**Exercise requirements**
Restate the entries below exactly, and keep all images out of the answer.

**The records**
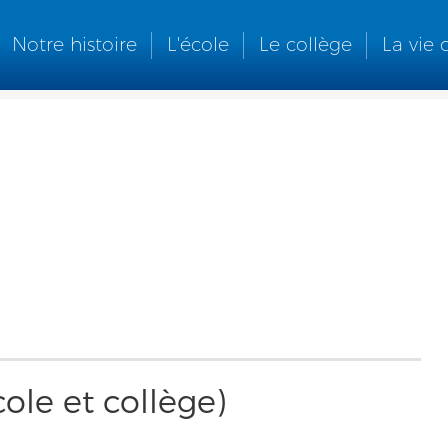
Notre histoire
L'école
Le collège
La vie 
ole et collège)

**Exercise result**
Notre histoire
L'école
Le collège
La vie 
ole et collège)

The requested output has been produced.